• **THE PROBLEM**:
Word for word, return each entry that follows, with every image removed.

[Data entries]
»»
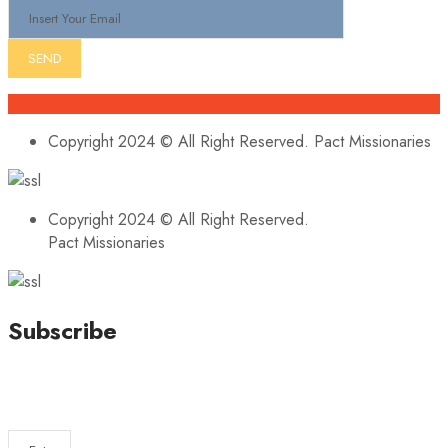
Copyright 2024 © All Right Reserved. Pact Missionaries
Copyright 2024 © All Right Reserved.
Pact Missionaries
Subscribe
Stay updated with our latest news, trends, and offers by
subscribing to our newsletter!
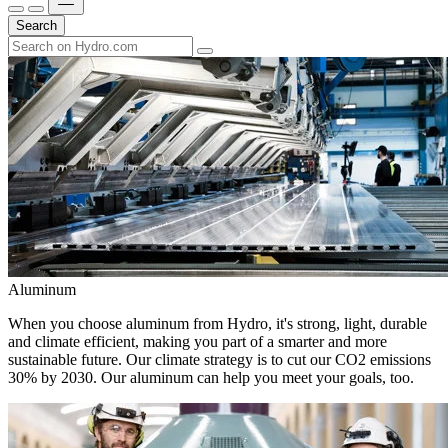
Search
Aluminum
When you choose aluminum from Hydro, it's strong, light, durable
and climate efficient, making you part of a smarter and more
sustainable future. Our climate strategy is to cut our CO2 emissions
30% by 2030. Our aluminum can help you meet your goals, too.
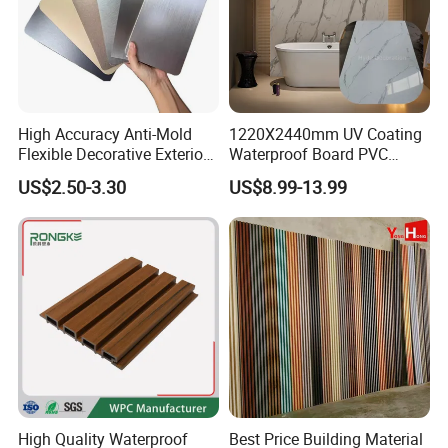
High Accuracy Anti-Mold
1220X2440mm UV Coating
Flexible Decorative Exterior
Waterproof Board PVC
Interior WPC Wall Panel for
Plastic Sheet Marble Effect
US$2.50-3.30
US$8.99-13.99
Office Reception Area
Wall Panels for Bathroom
Decoration
High Quality Waterproof
Best Price Building Material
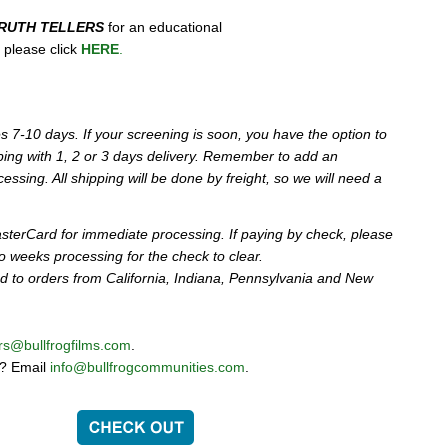
RUTH TELLERS
for an educational
y, please click
HERE
.
s 7-10 days. If your screening is soon, you have the option to
ping with 1, 2 or 3 days delivery. Remember to add an
cessing. All shipping will be done by freight, so we will need a
sterCard for immediate processing. If paying by check, please
wo weeks processing for the check to clear.
ed to orders from California, Indiana, Pennsylvania and New
rs@bullfrogfilms.com
.
g? Email
info@bullfrogcommunities.com
.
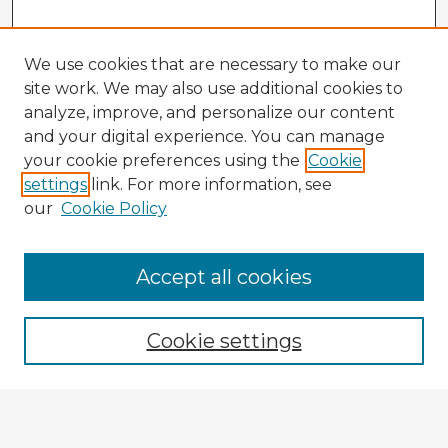
We use cookies that are necessary to make our
site work. We may also use additional cookies to
analyze, improve, and personalize our content
and your digital experience. You can manage
your cookie preferences using the
Cookie
settings
link. For more information, see
our
Cookie Policy
Accept all cookies
Enter search terms:
Cookie settings
Select context to search:
Advanced Search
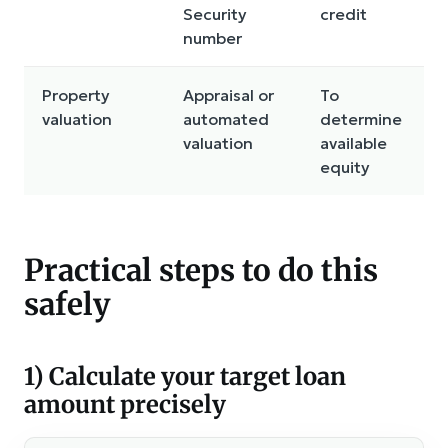
Security
credit
number
Property
Appraisal or
To
valuation
automated
determine
valuation
available
equity
Practical steps to do this
safely
1) Calculate your target loan
amount precisely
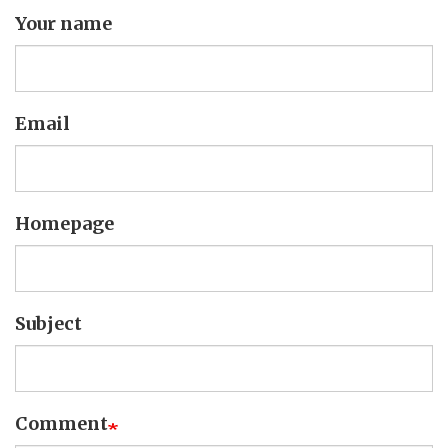
Your name
Email
Homepage
Subject
Comment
««
• **TASK OUTPUT**:
Copyright 2024 © All Right Reserved. Pact Missionaries
Copyright 2024 © All Right Reserved.
Pact Missionaries
Subscribe
Stay updated with our latest news, trends, and offers by
subscribing to our newsletter!
Search
Aluminum
When you choose aluminum from Hydro, it's strong, light, durable
and climate efficient, making you part of a smarter and more
sustainable future. Our climate strategy is to cut our CO2 emissions
30% by 2030. Our aluminum can help you meet your goals, too.
High Accuracy Anti-Mold
1220X2440mm UV Coating
Flexible Decorative Exterior
Waterproof Board PVC
Interior WPC Wall Panel for
Plastic Sheet Marble Effect
US$2.50-3.30
US$8.99-13.99
Office Reception Area
Wall Panels for Bathroom
Decoration
High Quality Waterproof
Best Price Building Material
RUTH TELLERS
for an educational
y, please click
HERE
.
s 7-10 days. If your screening is soon, you have the option to
ping with 1, 2 or 3 days delivery. Remember to add an
cessing. All shipping will be done by freight, so we will need a
sterCard for immediate processing. If paying by check, please
wo weeks processing for the check to clear.
ed to orders from California, Indiana, Pennsylvania and New
rs@bullfrogfilms.com
.
g? Email
info@bullfrogcommunities.com
.
We use cookies that are necessary to make our
site work. We may also use additional cookies to
analyze, improve, and personalize our content
and your digital experience. You can manage
your cookie preferences using the
Cookie
settings
link. For more information, see
our
Cookie Policy
Accept all cookies
Enter search terms:
Cookie settings
Select context to search:
Advanced Search
Security
credit
number
Property
Appraisal or
To
valuation
automated
determine
valuation
available
equity
Practical steps to do this
safely
1) Calculate your target loan
amount precisely
Your name
Email
Homepage
Subject
Comment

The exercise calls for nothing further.